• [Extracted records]
--- START ---

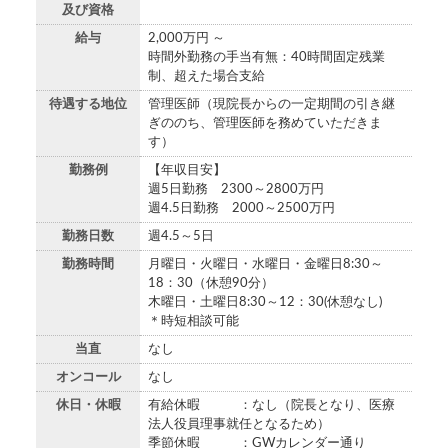
及び資格
給与
2,000万円 ～
時間外勤務の手当有無：40時間固定残業
制、超えた場合支給
待遇する地位
管理医師（現院長からの一定期間の引き継
ぎののち、管理医師を務めていただきま
す）
勤務例
【年収目安】
週5日勤務 2300～2800万円
週4.5日勤務 2000～2500万円
勤務日数
週4.5～5日
勤務時間
月曜日・火曜日・水曜日・金曜日8:30～
18：30（休憩90分）
木曜日・土曜日8:30～12：30(休憩なし)
＊時短相談可能
当直
なし
オンコール
なし
休日・休暇
有給休暇 ：なし（院長となり、医療
法人役員理事就任となるため）
季節休暇 ：GWカレンダー通り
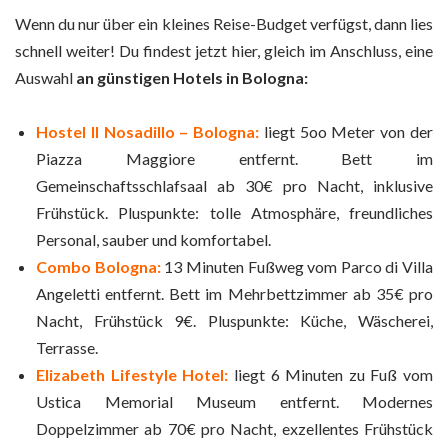
Wenn du nur über ein kleines Reise-Budget verfügst, dann lies
schnell weiter! Du findest jetzt hier, gleich im Anschluss, eine
Auswahl
an günstigen Hotels in Bologna:
Hostel Il Nosadillo – Bologna:
liegt 5oo Meter von der
Piazza Maggiore entfernt. Bett im
Gemeinschaftsschlafsaal ab 30€ pro Nacht, inklusive
Frühstück. Pluspunkte: tolle Atmosphäre, freundliches
Personal, sauber und komfortabel.
Combo Bologna:
13 Minuten Fußweg vom Parco di Villa
Angeletti entfernt. Bett im Mehrbettzimmer ab 35€ pro
Nacht, Frühstück 9€. Pluspunkte: Küche, Wäscherei,
Terrasse.
Elizabeth Lifestyle Hotel:
liegt 6 Minuten zu Fuß vom
Ustica Memorial Museum entfernt. Modernes
Doppelzimmer ab 70€ pro Nacht, exzellentes Frühstück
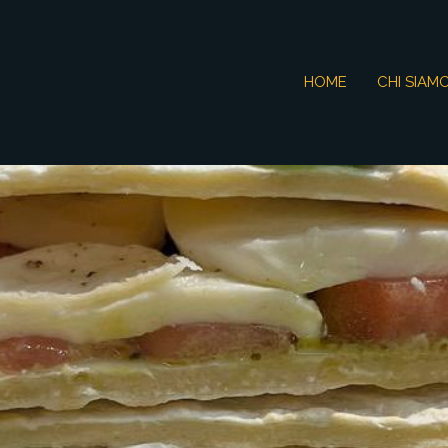
HOME
CHI SIAM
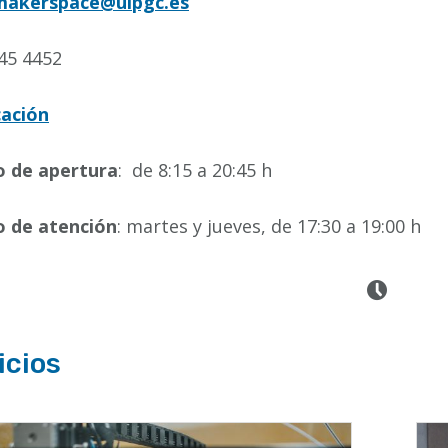
makerspace@ulpgc.es
45 4452
cación
o de apertura
: de 8:15 a 20:45 h
o de atención
: martes y jueves, de 17:30 a 19:00 h
icios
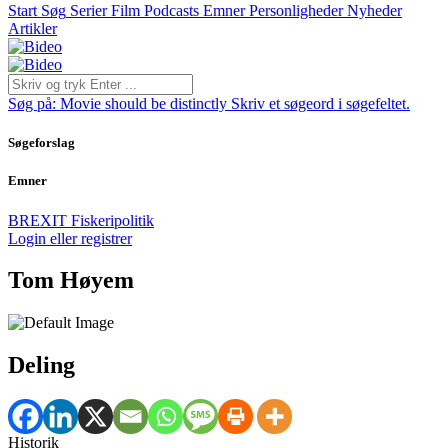
Start
Søg
Serier
Film
Podcasts
Emner
Personligheder
Nyheder
Artikler
Søg på:
Movie should be distinctly
Skriv et søgeord i søgefeltet.
Søgeforslag
Emner
BREXIT
Fiskeripolitik
Login eller registrer
Tom Høyem
Deling
Historik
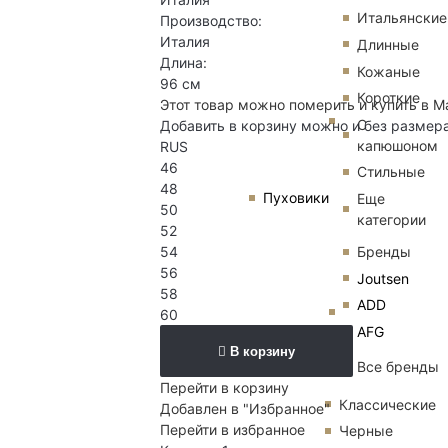
Итальянские
Производство:
Италия
Длинные
Длина:
Кожаные
96 см
Короткие
Этот товар можно померить и купить в М
С
Добавить в корзину можно и без размер
капюшоном
RUS
46
Стильные
48
Пуховики
Еще
50
категории
52
54
Бренды
56
Joutsen
58
ADD
60
AFG
В корзину
Все бренды
Перейти в корзину
Классические
Добавлен в "Избранное"
Перейти в избранное
Черные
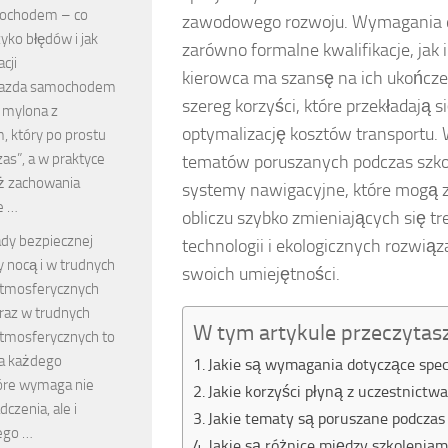
ochodem – co
zawodowego rozwoju. Wymagania do
yko błędów i jak
zarówno formalne kwalifikacje, jak 
cji
kierowca ma szansę na ich ukończen
jazda samochodem
szereg korzyści, które przekładają
 mylona z
optymalizację kosztów transportu.
, który po prostu
as”, a w praktyce
tematów poruszanych podczas szko
ż zachowania
systemy nawigacyjne, które mogą 
e …
obliczu szybko zmieniających się t
dy bezpiecznej
technologii i ekologicznych rozwią
y nocą i w trudnych
swoich umiejętności.
tmosferycznych
raz w trudnych
W tym artykule przeczytas
tmosferycznych to
a każdego
Jakie są wymagania dotyczące spec
tóre wymaga nie
Jakie korzyści płyną z uczestnictw
czenia, ale i
Jakie tematy są poruszane podczas
ego …
Jakie są różnice między szkolenia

--- END ---

• [How to complete this task] Transcribe each entry exactly; images stay out.

• [Response area]
及び資格
給与
2,000万円 ～
時間外勤務の手当有無：40時間固定残業
制、超えた場合支給
待遇する地位
管理医師（現院長からの一定期間の引き継
ぎののち、管理医師を務めていただきま
す）
勤務例
【年収目安】
週5日勤務 2300～2800万円
週4.5日勤務 2000～2500万円
勤務日数
週4.5～5日
勤務時間
月曜日・火曜日・水曜日・金曜日8:30～
18：30（休憩90分）
木曜日・土曜日8:30～12：30(休憩なし)
＊時短相談可能
当直
なし
オンコール
なし
休日・休暇
有給休暇 ：なし（院長となり、医療
法人役員理事就任となるため）
季節休暇 ：GWカレンダー通り
Wenn du nur über ein kleines Reise-Budget verfügst, dann lies
schnell weiter! Du findest jetzt hier, gleich im Anschluss, eine
Auswahl
an günstigen Hotels in Bologna:
Hostel Il Nosadillo – Bologna:
liegt 5oo Meter von der
Piazza Maggiore entfernt. Bett im
Gemeinschaftsschlafsaal ab 30€ pro Nacht, inklusive
Frühstück. Pluspunkte: tolle Atmosphäre, freundliches
Personal, sauber und komfortabel.
Combo Bologna:
13 Minuten Fußweg vom Parco di Villa
Angeletti entfernt. Bett im Mehrbettzimmer ab 35€ pro
Nacht, Frühstück 9€. Pluspunkte: Küche, Wäscherei,
Terrasse.
Elizabeth Lifestyle Hotel:
liegt 6 Minuten zu Fuß vom
Ustica Memorial Museum entfernt. Modernes
Doppelzimmer ab 70€ pro Nacht, exzellentes Frühstück
HOME
CHI SIAM
makerspace@ulpgc.es
45 4452
cación
o de apertura
: de 8:15 a 20:45 h
o de atención
: martes y jueves, de 17:30 a 19:00 h
icios
Start
Søg
Serier
Film
Podcasts
Emner
Personligheder
Nyheder
Artikler
Søg på:
Movie should be distinctly
Skriv et søgeord i søgefeltet.
Søgeforslag
Emner
BREXIT
Fiskeripolitik
Login eller registrer
Tom Høyem
Deling
Historik
Итальянские
Производство:
Италия
Длинные
Длина:
Кожаные
96 см
Короткие
Этот товар можно померить и купить в М
С
Добавить в корзину можно и без размер
капюшоном
RUS
46
Стильные
48
Пуховики
Еще
50
категории
52
54
Бренды
56
Joutsen
58
ADD
60
AFG
В корзину
Все бренды
Перейти в корзину
Классические
Добавлен в "Избранное"
Перейти в избранное
Черные
ochodem – co
zawodowego rozwoju. Wymagania do
yko błędów i jak
zarówno formalne kwalifikacje, jak 
cji
kierowca ma szansę na ich ukończen
jazda samochodem
szereg korzyści, które przekładają
 mylona z
optymalizację kosztów transportu.
, który po prostu
as”, a w praktyce
tematów poruszanych podczas szko
ż zachowania
systemy nawigacyjne, które mogą 
e …
obliczu szybko zmieniających się t
dy bezpiecznej
technologii i ekologicznych rozwią
y nocą i w trudnych
swoich umiejętności.
tmosferycznych
raz w trudnych
W tym artykule przeczytas
tmosferycznych to
a każdego
Jakie są wymagania dotyczące spec
tóre wymaga nie
Jakie korzyści płyną z uczestnictw
czenia, ale i
Jakie tematy są poruszane podczas
ego …
Jakie są różnice między szkolenia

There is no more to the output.